Start of Extracted records
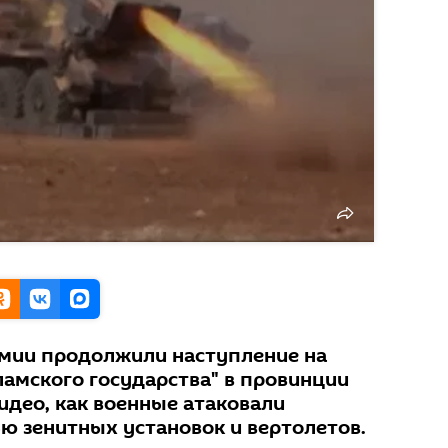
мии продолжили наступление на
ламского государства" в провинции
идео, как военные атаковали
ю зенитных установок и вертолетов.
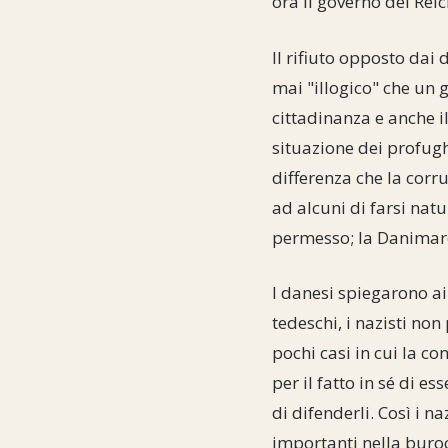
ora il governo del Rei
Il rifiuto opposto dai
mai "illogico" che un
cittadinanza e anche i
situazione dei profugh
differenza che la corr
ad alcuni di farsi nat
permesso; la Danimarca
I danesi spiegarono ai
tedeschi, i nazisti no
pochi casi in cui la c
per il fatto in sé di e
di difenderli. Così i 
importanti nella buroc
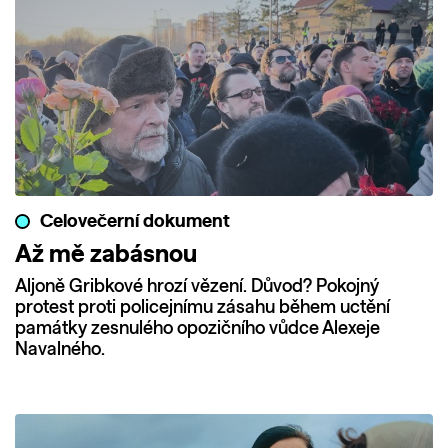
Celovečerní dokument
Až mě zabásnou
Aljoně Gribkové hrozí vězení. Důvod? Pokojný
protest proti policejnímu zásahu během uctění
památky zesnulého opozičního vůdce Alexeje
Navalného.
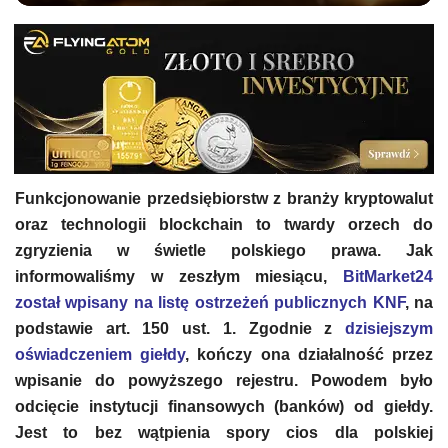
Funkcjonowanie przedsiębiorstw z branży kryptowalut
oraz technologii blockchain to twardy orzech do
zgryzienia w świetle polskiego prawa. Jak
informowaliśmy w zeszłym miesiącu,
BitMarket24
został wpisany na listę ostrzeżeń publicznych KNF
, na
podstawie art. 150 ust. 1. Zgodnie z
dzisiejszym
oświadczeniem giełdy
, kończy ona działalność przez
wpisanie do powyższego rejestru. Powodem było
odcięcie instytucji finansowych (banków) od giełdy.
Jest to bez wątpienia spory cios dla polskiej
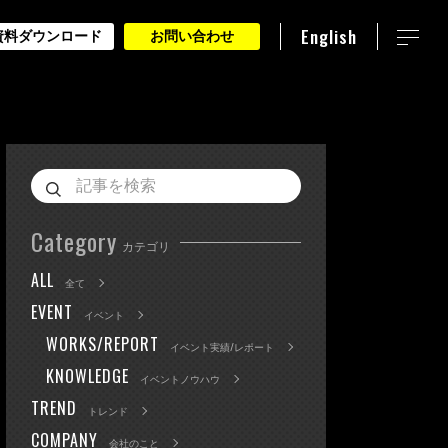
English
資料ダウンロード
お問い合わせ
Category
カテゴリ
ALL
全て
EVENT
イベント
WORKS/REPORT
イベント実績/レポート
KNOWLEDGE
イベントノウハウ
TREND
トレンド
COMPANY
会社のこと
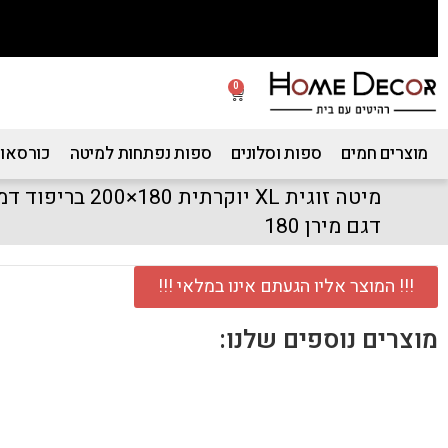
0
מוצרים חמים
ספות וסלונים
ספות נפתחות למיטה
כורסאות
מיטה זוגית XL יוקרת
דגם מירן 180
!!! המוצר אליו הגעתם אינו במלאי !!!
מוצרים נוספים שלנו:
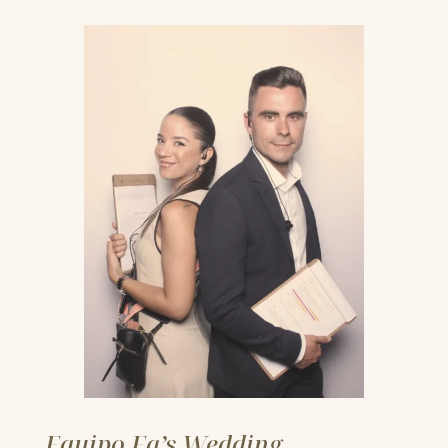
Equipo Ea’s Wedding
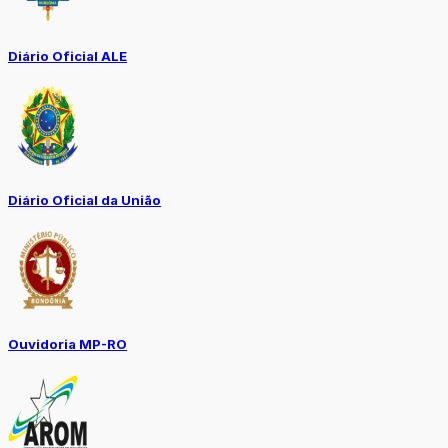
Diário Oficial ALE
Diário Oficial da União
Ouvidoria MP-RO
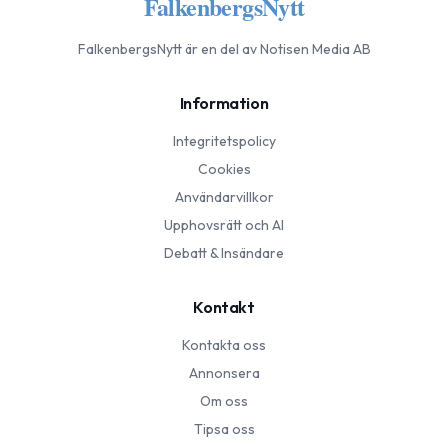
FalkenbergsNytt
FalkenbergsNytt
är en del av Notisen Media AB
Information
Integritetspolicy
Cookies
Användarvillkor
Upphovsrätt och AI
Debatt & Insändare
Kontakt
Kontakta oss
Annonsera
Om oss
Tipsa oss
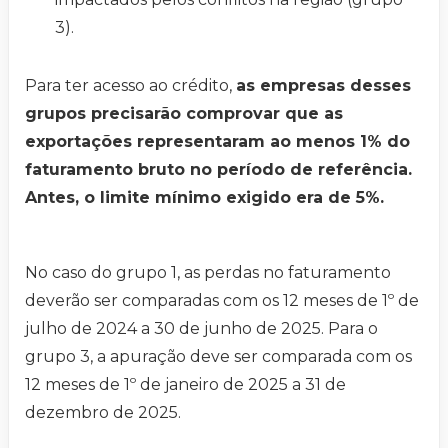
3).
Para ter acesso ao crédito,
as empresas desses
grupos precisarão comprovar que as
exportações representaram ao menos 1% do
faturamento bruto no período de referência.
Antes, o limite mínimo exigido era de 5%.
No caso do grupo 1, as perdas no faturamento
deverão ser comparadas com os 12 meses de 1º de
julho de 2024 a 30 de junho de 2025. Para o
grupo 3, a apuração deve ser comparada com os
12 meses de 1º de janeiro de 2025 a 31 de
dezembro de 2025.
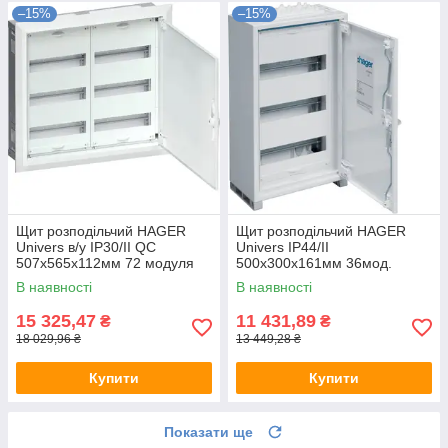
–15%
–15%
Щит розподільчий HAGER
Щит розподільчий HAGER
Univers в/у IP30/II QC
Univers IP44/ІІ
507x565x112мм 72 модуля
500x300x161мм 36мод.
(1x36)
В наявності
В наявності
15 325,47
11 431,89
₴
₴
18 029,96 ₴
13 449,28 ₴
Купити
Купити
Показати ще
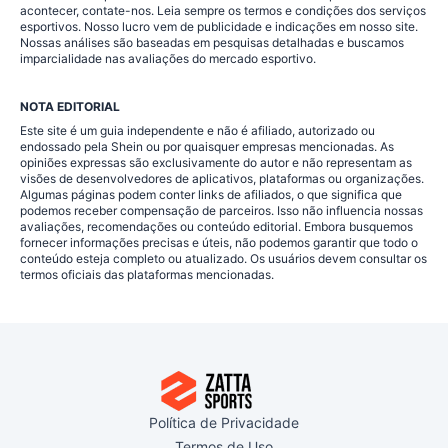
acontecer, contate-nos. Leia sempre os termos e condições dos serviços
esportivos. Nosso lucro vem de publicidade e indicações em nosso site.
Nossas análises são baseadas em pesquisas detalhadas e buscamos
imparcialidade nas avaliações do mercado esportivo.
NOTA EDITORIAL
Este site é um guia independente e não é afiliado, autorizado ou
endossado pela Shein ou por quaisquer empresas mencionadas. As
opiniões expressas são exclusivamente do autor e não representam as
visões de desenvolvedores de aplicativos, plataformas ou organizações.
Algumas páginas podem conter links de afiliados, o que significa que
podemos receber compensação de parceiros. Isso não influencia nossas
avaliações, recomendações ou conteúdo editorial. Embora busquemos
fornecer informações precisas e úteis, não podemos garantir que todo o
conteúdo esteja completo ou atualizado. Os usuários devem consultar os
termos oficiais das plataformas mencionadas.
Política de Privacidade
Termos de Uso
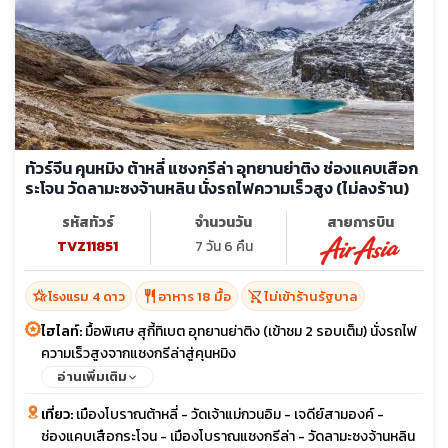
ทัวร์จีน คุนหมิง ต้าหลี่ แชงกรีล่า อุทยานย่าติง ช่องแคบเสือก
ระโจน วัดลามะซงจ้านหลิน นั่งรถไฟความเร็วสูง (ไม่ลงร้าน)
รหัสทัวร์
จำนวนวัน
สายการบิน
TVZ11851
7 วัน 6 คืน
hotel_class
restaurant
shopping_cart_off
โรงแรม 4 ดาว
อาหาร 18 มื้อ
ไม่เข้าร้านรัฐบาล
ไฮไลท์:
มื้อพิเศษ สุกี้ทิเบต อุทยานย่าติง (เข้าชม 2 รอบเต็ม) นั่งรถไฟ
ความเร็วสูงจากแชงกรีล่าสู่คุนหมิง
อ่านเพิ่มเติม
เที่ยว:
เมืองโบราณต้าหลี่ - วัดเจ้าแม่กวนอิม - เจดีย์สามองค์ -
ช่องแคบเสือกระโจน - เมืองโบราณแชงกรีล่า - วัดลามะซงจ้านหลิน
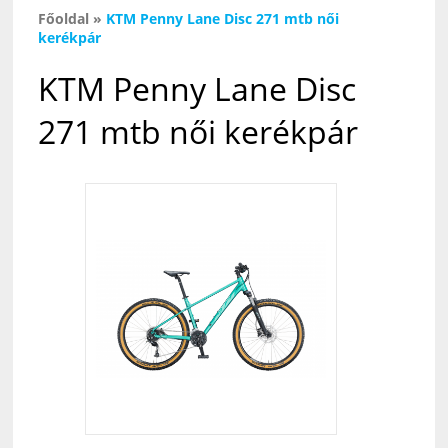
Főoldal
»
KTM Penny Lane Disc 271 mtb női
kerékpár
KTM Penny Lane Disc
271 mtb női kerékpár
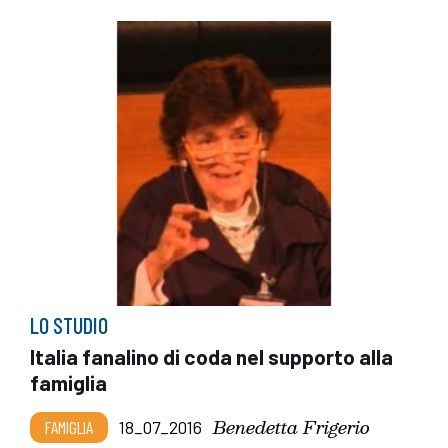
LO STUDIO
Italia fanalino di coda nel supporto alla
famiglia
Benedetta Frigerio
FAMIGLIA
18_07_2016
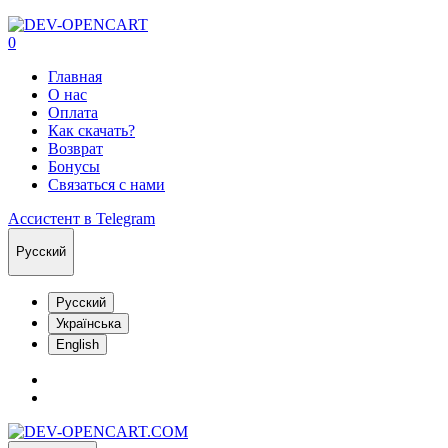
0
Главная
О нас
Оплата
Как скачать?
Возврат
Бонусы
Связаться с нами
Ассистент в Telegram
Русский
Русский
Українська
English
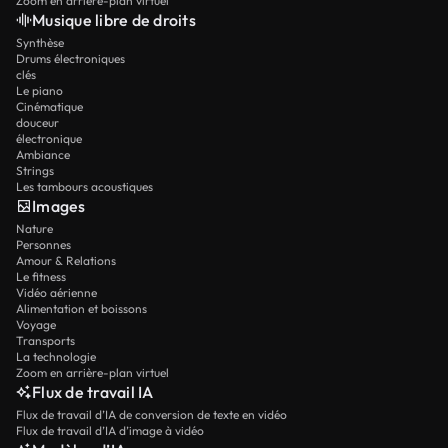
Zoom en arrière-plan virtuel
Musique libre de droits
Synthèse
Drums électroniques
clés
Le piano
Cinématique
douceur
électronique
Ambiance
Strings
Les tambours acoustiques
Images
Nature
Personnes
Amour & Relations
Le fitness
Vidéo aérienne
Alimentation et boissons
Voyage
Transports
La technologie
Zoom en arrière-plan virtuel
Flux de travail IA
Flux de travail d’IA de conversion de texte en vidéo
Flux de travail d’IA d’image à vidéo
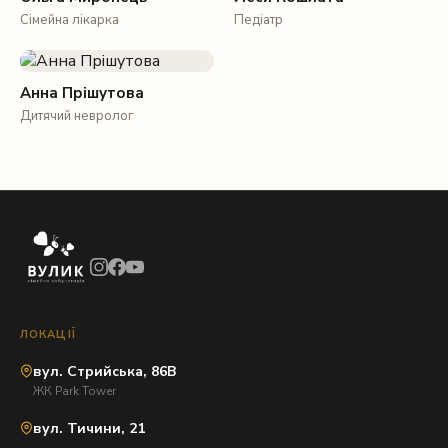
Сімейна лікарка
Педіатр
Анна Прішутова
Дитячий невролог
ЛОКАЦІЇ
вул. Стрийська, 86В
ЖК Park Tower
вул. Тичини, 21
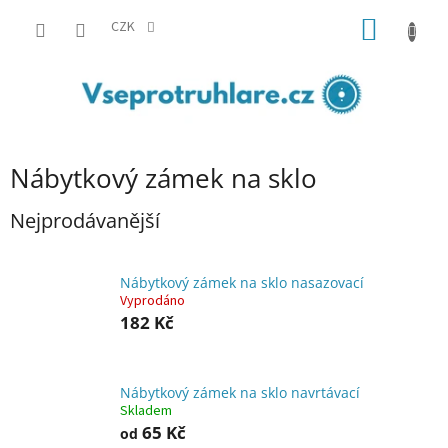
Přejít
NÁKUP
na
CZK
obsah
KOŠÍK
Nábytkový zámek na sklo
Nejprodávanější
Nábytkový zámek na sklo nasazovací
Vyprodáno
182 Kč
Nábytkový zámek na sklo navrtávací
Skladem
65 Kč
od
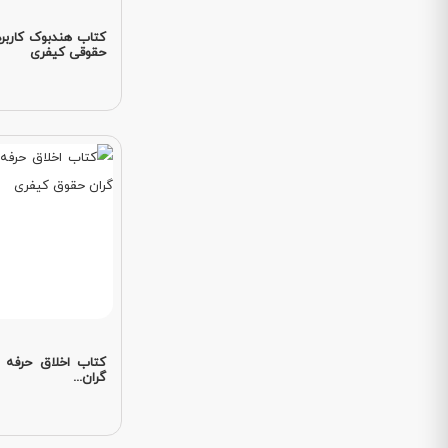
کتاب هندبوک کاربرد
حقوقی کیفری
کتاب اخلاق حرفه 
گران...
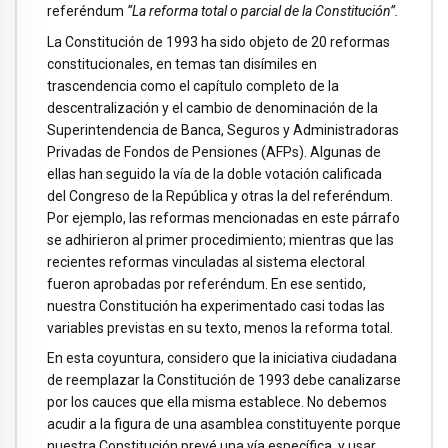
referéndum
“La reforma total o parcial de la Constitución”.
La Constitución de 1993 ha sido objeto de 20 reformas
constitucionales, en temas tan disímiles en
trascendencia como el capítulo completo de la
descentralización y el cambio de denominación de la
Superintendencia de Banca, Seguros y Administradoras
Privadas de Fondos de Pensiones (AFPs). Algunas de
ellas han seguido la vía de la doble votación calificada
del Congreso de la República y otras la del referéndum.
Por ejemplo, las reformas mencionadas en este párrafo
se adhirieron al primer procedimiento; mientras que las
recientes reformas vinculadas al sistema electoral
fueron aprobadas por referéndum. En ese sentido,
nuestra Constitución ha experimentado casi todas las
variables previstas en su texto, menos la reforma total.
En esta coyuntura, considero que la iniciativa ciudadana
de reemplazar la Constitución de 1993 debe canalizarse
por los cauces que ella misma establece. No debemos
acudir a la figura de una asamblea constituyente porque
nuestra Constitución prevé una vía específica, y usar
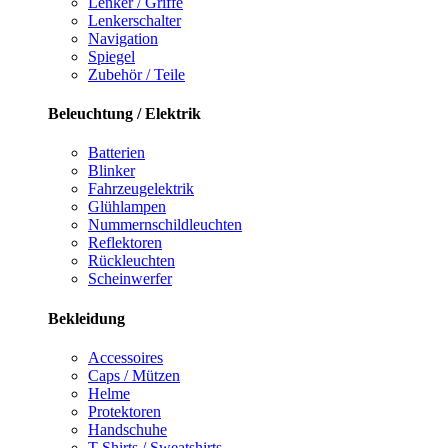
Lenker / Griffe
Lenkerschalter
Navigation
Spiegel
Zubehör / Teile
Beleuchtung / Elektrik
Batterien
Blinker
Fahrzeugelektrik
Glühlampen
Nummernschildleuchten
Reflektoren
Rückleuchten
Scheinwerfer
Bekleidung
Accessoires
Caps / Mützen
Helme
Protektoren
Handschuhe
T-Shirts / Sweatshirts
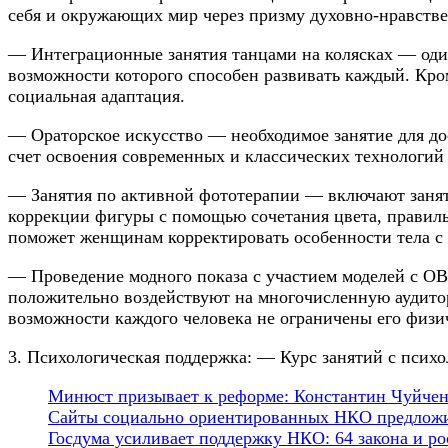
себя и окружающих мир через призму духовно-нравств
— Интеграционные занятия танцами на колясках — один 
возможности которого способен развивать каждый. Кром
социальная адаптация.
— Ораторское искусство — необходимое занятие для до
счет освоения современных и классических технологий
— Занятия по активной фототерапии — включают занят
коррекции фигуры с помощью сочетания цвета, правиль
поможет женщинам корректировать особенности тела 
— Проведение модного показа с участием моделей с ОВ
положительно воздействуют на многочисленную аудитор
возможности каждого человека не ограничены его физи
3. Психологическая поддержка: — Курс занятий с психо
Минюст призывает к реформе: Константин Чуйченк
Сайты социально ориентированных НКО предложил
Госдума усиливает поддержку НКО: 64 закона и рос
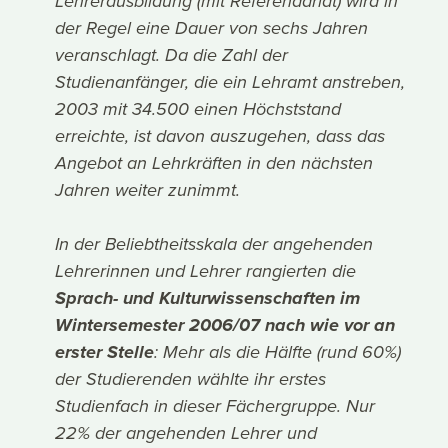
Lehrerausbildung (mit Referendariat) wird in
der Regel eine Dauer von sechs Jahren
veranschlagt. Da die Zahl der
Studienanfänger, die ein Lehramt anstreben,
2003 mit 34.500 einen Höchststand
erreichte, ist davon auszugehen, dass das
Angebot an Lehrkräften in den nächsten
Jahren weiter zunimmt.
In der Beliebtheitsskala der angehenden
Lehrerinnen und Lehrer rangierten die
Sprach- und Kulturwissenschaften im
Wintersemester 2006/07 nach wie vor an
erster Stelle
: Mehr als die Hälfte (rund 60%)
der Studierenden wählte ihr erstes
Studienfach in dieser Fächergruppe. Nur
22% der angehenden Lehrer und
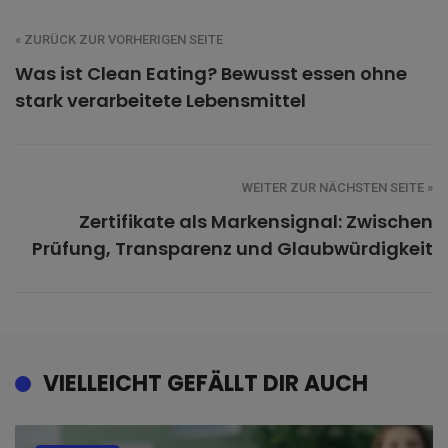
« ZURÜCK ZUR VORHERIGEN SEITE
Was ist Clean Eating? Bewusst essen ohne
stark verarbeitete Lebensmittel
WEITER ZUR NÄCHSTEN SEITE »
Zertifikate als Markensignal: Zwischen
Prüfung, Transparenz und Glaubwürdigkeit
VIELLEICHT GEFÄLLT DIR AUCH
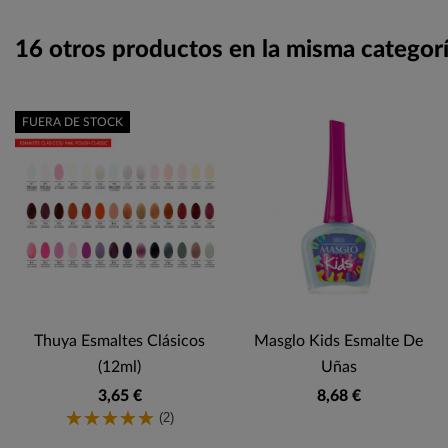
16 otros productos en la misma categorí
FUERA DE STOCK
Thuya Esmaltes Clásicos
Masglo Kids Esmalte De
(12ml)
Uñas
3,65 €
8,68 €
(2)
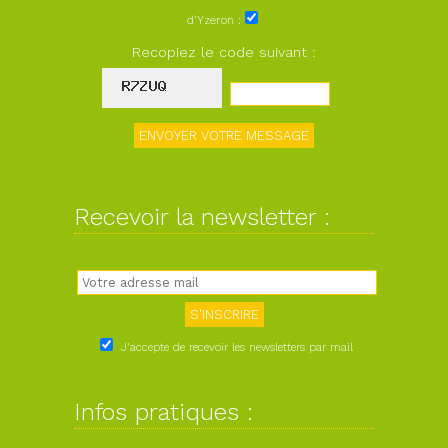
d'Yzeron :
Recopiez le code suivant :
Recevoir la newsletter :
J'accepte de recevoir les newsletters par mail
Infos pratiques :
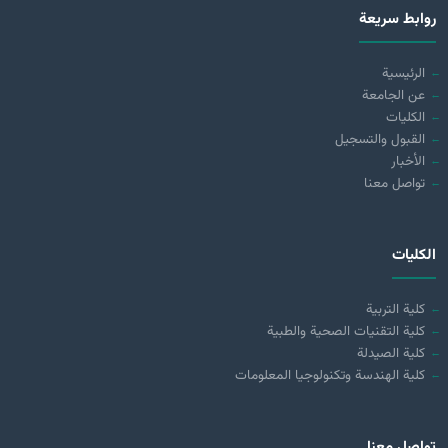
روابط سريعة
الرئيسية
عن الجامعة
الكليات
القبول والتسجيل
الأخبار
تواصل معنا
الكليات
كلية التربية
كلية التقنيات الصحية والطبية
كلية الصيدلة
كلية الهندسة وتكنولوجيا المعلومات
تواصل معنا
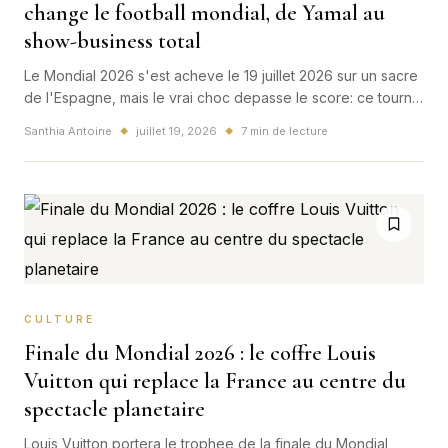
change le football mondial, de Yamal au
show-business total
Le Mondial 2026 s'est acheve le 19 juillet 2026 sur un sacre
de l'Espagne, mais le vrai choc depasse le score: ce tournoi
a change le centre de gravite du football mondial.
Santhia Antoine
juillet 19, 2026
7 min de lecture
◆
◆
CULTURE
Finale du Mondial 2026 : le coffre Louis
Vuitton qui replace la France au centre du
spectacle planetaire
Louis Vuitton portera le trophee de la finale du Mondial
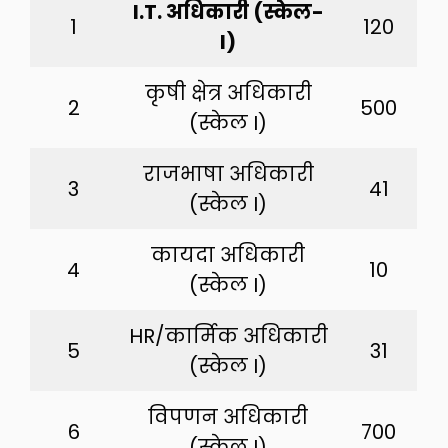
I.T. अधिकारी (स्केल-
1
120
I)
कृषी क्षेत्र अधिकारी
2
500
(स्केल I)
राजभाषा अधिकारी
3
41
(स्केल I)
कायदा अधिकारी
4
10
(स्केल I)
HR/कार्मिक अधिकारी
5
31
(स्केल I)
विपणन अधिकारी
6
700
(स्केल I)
End of Extracted records
= What the task asks =
Among the records above, find each line containing the string "ดลามะซงจ" and copy it.

= Exercise response =
ระโจน วัดลามะซงจ้านหลิน นั่งรถไฟความเร็วสูง (ไม่ลงร้าน)
ช่องแคบเสือกระโจน - เมืองโบราณแชงกรีล่า - วัดลามะซงจ้านหลิน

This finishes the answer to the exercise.